Casi perdió el equilibrio, pero saltó haciendo maromas, brincando sobre la derecha y supo seguir hasta que se reencontró con su pierna izquierda que, con un silbido, volvió a su sitio. No había sangre, ni amputación alguna. Simplemente, la pierna había decidido quedarse allí, separada del resto. Se sentó, se revisó e intentó levantarse. Lo hizo, tambaleó un poco, pero se equilibró. Pudo ponerse de pie firmemente y así, prosiguió su camino. Llevaba puestas unas bermudas, esos pantalones cortos propios del verano. Atribuyó el fenómeno a los rigores del calor. Aquello le pareció increíble en el sentido estricto del término.

Pero lo más insólito fue lo ocurrido a la mañana siguiente cuando esa pierna y la otra, así como sus dos brazos, cada extremo por su lado, amanecieron acurrucados en alguna almohada, en algún cojín, otra estaba en la silla y la otra cerca del velador, allí tranquila en la mesa de noche, junto a la radio. Miró a todos lados y no entendía nada. Era absurda aquella especie de caricatura de sí mismo dividido en partes. Silbó, les silbó y cada parte se fue moviendo a su puesto con visible flojera hasta que todo se hizo cuerpo y se pudo integrar felizmente. Tampoco esa vez hubo sangre, ni amputación alguna.
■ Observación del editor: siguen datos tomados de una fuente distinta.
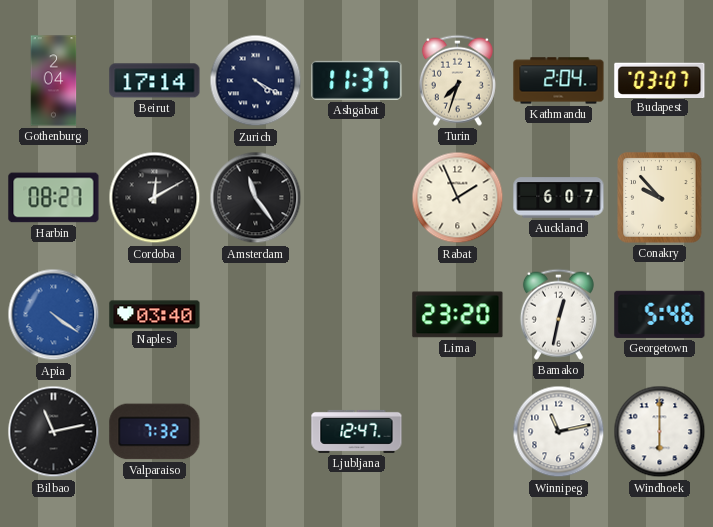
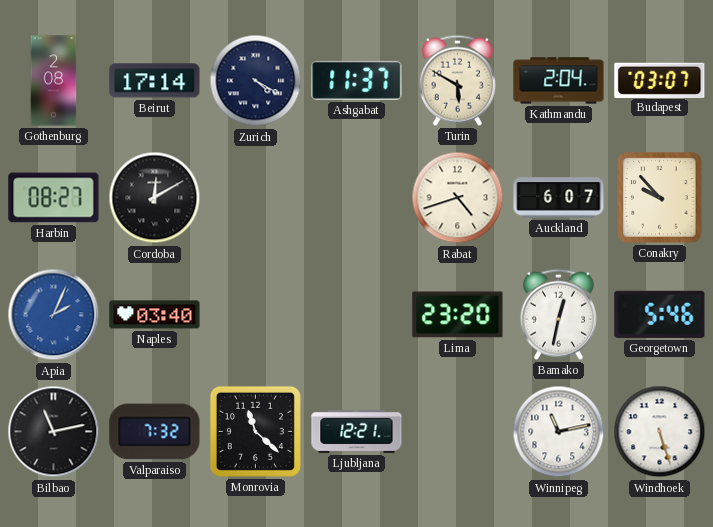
Gothenburg: 2:04 -> 2:08
Turin: 7:33 -> 5:50
Amsterdam: 11:24 -> none
Rabat: 1:56 -> 4:42
Apia: 4:21 -> 2:04
Monrovia: none -> 11:22
Ljubljana: 12:47 -> 12:21
Windhoek: 6:00 -> 5:27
Mientras se ponía su uniforme y los zapatos de goma, no salía, no podía salir de la impresión, del tremendo susto que aquel fenómeno le había provocado. Qué cosa tan extraña… Ahí fue cuando, acordándose de la función en el circo, entendió que no es favorable comer tanto antes de acostarse y menos aún cuando se trabaja como kinesiólogo. Así las cosas, miró para todos lados, miró hacia arriba, se miró completo, se paró sobre ambas piernas y se fue tarareando al hospital público donde llevaba mucho tiempo cargando con esos malestares.